Acrobatic exercises have long been used in physical training; since the 19th century they have been used in training for individual sports or as part of the exercises performed in competitive gymnastics, diving, and figure skating. At the Tenth Olympic Games in 1932, acrobatic tumbling was included in the gymnastics program as a separate event. Since that time, tumbling competitions have been held in Great Britain, the USA, and other countries.

Sports acrobatics developed in the USSR as a separate sport in the late 1930’s. In 1939 an all-Union federation (originally, a section) of sports acrobatics was created, and the first all-Union championships were held. Women first competed in 1940, and junior competitions have been held since 1951. The birth and development of sports acrobatics are associated with the names of such instructors and coaches as A. K. Bondarev, G. T. Trizin, and V. I. Leonov and such athletes as Iu. V. Strakhov, V. I. Arakcheev, and P. M. Antonov.

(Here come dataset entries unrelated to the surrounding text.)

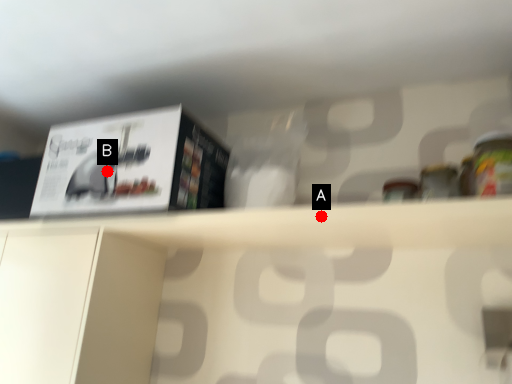 Question: Two points are circled on the image, labeled by A and B beside each circle. Which point is farther from the camera taking this photo?

Choices:
 (A) A is further
 (B) B is further

Answer: (B) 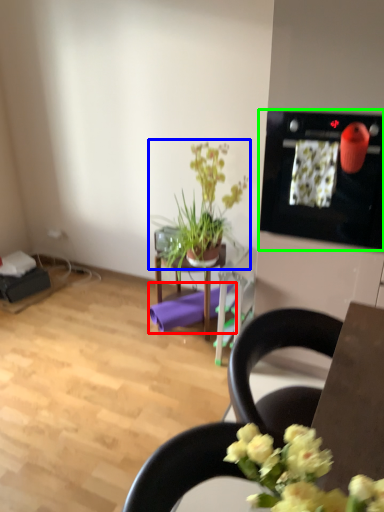 Question: Which is nearer to the yoga mat (highlighted by a red box)? houseplant (highlighted by a blue box) or appliance (highlighted by a green box).

Choices:
 (A) houseplant
 (B) appliance

Answer: (A) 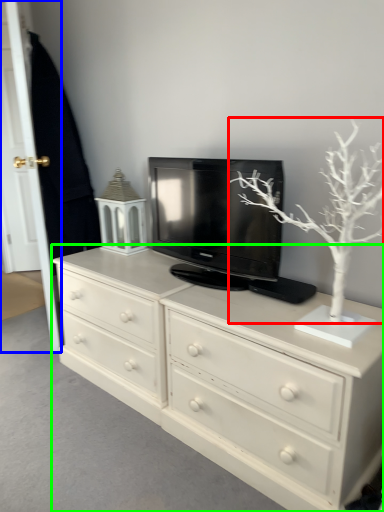 Question: Which object is the farthest from tree (highlighted by a red box)? Choose among these: door (highlighted by a blue box) or chest of drawers (highlighted by a green box).

Choices:
 (A) door
 (B) chest of drawers

Answer: (A) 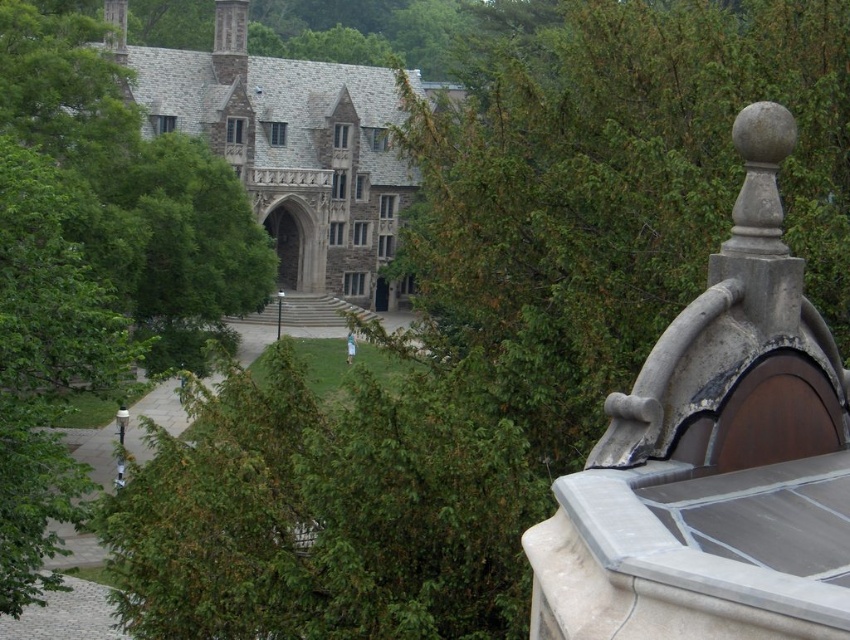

In 1967 the Federation of Sports Acrobatics of the USSR began organizing international matches in which athletes compete in different countries and their televised performances are compared and judged. Since 1972 the federation has held international competitions for the prize established in memory of the cosmonaut V. N. Volkov, the federation’s honorary president.

In 1973, on the initiative of the sports acrobatics federations of Bulgaria, Poland, and the USSR, the International Federation of Sports Acrobatics was established at a congress in Moscow, uniting the national federations of 12 countries. The first individual world championships were held in Moscow in 1974, with participants from Bulgaria, Great Britain, Hungary, Poland, the USSR, the USA, the Federal Republic of Germany, and Switzerland. Thirteen Soviet athletes became champions, including N. V. Masloboishchikova, Iu. P. Zikunov, V. A. Skakun, G. A. Savel’-ev, Iu. G. Savel’ev, and Iu. A. Zolotov. Bulgarian champions included S. Spasova and K. Lecheva. In 1975 the first competitions for the World Cup in sports acrobatics were held in Switzerland.

In 1974 there were approximately 150,000 athletes active in sports acrobatics in the USSR, including approximately 600 masters of sport participating in competitions. Seven specialized juvenile sports schools were in operation, as well as 15 acrobatics departments in such schools and 35 acrobatics departments in schools of advanced sports training.

REFERENCE

Akrobatika, 2nd edition. Edited by E. G. Sokolov. Moscow, 1973.